Carroll capped off the undefeated 1960 season with a 57–55 win over St Catherine's Angels of Racine, WI in the Knights of Columbus National Championship Tournament with Thompson pacing the Lions with 15 points. Thompson finished the season as the top scorer in the Washington Catholic Athletic Conference, averaging 21 points per game. After graduating from Archbishop Carroll, Thompson went to Providence College, where he played on the 1963 NIT Championship team with Ray Flynn, was part of the first Providence NCAA tournament team in 1964, he was an All-American in his senior year of 1964. Upon graduation, Thompson was the Friars' all-time leader in points, scoring average, field goal percentage, second in rebounds. Thompson is 11th on the all-time scoring list at PC, fourth in scoring average, sixth in field goal percentage, third in rebounds, he was drafted in the third round in 1964 and played two years in the National Basketball Association for the Boston Celtics in 1964–1966. At 6 ft 10 in and 270 lb, he backed up Bill Russell, the Celtics star center, en route to two championships.

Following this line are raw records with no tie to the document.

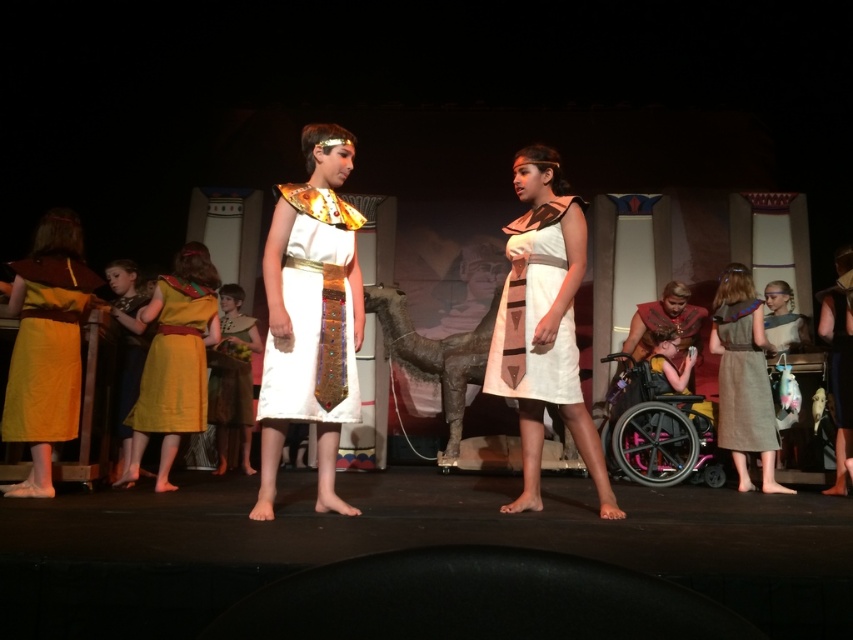 Can you confirm if white cotton dress at center is thinner than yellow satin dress at left?

Incorrect, white cotton dress at center's width is not less than yellow satin dress at left's.

From the picture: Does white cotton dress at center appear under yellow satin dress at left?

No, white cotton dress at center is not below yellow satin dress at left.

Is point (576, 413) closer to camera compared to point (212, 296)?

Yes, it is in front of point (212, 296).

This screenshot has width=853, height=640. What are the coordinates of `white cotton dress at center` in the screenshot? It's located at (544, 324).

Can you confirm if matte yellow dress at left is bigger than brown textured dress at right?

No.

Who is more forward, (76, 401) or (735, 328)?

Point (76, 401) is more forward.

Locate an element on the screen. The height and width of the screenshot is (640, 853). matte yellow dress at left is located at coordinates (47, 352).

In the scene shown: Who is positioned more to the right, white cotton dress at center or pink plastic wheelchair at lower right?

pink plastic wheelchair at lower right

Does white cotton dress at center come behind pink plastic wheelchair at lower right?

No, white cotton dress at center is in front of pink plastic wheelchair at lower right.

Between point (569, 324) and point (663, 433), which one is positioned behind?

Point (663, 433)

At what (x,y) coordinates should I click in order to perform the action: click on white cotton dress at center. Please return your answer as a coordinate pair (x, y). Looking at the image, I should click on (544, 324). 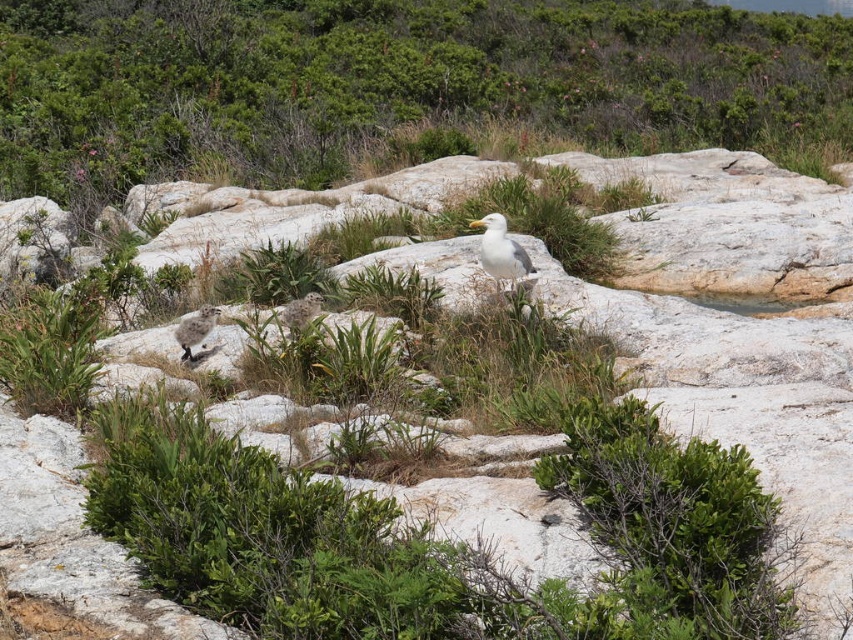 You are a hiker who wants to take a photo of the white feathered bird at center and the speckled feathered chick at lower left. Which bird should you aim your camera at first if you want to capture both in a single shot without moving the camera?

You should aim your camera at the white feathered bird at center first because it is above the speckled feathered chick at lower left, so adjusting the camera to include both would require framing from the higher position down.

You are a bird flying over the rocky terrain and want to land on the green leafy shrubs at upper center. Based on the coordinates provided, can you determine if the shrubs are positioned in the upper half of the image?

The green leafy shrubs at upper center are located at point coordinates with a y value of 0.458. Since the y value is less than 0.5, the shrubs are positioned in the lower half of the image, not the upper half. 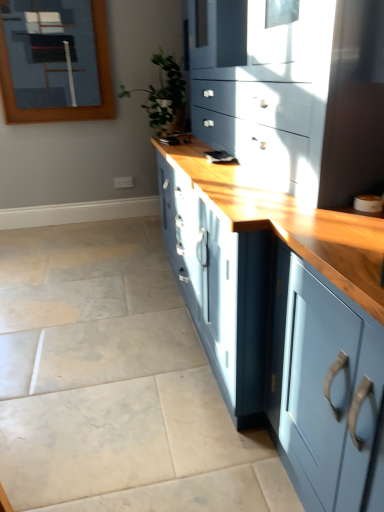 Question: Is green leafy plant at center in front of matte blue cabinet at center?

Choices:
 (A) no
 (B) yes

Answer: (A)

Question: Is green leafy plant at center facing away from matte blue cabinet at center?

Choices:
 (A) no
 (B) yes

Answer: (B)

Question: From the image's perspective, is green leafy plant at center over matte blue cabinet at center?

Choices:
 (A) yes
 (B) no

Answer: (A)

Question: Is the position of green leafy plant at center more distant than that of matte blue cabinet at center?

Choices:
 (A) yes
 (B) no

Answer: (A)

Question: Is green leafy plant at center to the right of matte blue cabinet at center from the viewer's perspective?

Choices:
 (A) no
 (B) yes

Answer: (A)

Question: Considering the positions of green leafy plant at center and matte blue cabinet at center in the image, is green leafy plant at center taller or shorter than matte blue cabinet at center?

Choices:
 (A) short
 (B) tall

Answer: (A)

Question: Is green leafy plant at center situated inside matte blue cabinet at center or outside?

Choices:
 (A) inside
 (B) outside

Answer: (A)

Question: From a real-world perspective, is green leafy plant at center above or below matte blue cabinet at center?

Choices:
 (A) below
 (B) above

Answer: (B)

Question: Looking at their shapes, would you say green leafy plant at center is wider or thinner than matte blue cabinet at center?

Choices:
 (A) wide
 (B) thin

Answer: (B)

Question: From a real-world perspective, is green leafy plant at center above or below wooden frame at upper left?

Choices:
 (A) above
 (B) below

Answer: (B)

Question: From the image's perspective, is green leafy plant at center located above or below wooden frame at upper left?

Choices:
 (A) above
 (B) below

Answer: (B)

Question: Is point (168, 69) positioned closer to the camera than point (69, 58)?

Choices:
 (A) farther
 (B) closer

Answer: (B)

Question: Considering the positions of green leafy plant at center and wooden frame at upper left in the image, is green leafy plant at center taller or shorter than wooden frame at upper left?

Nicknamed "The Caddy" for his secondary role to Russell, he averaged 3.5 points and 3.5 rebounds in 74 games played. He retired in 1966 to begin a much more successful career in coaching. Before retiring as a player in 1966, Thompson was selected by the Chicago Bulls in that year's expansion draft. Thompson was the head coach at St. Anthony High School in Washington, D. C. from 1966 to 1972, racking up a 122–28 record. After coaching St. Anthony, Thompson was hired to become the head coach of the men's basketball team at Georgetown University, where he spent the remainder of his Hall of Fame career. Thompson, an imposing figure on the sidelines who towered over many opposing coaches, was noted for the trademark white towel that he carried on his shoulder during the games. Inheriting a Georgetown team, 3–23 the year before and improved the team, making the NCAA tournament within three seasons. Over the following 27 years, Thompson's Hoyas went 596–239, running off a streak of 24 postseason appearances – 20 in the NCAA tournament and 4 in the NIT – including a 14-year streak of NCAA appearances from 1979–1992 that saw three Final Four appearances in 1982, 1984 and 1985, winning a national championship in 1984 and narrowly missing a repeat the next year by losing to underdog Villanova.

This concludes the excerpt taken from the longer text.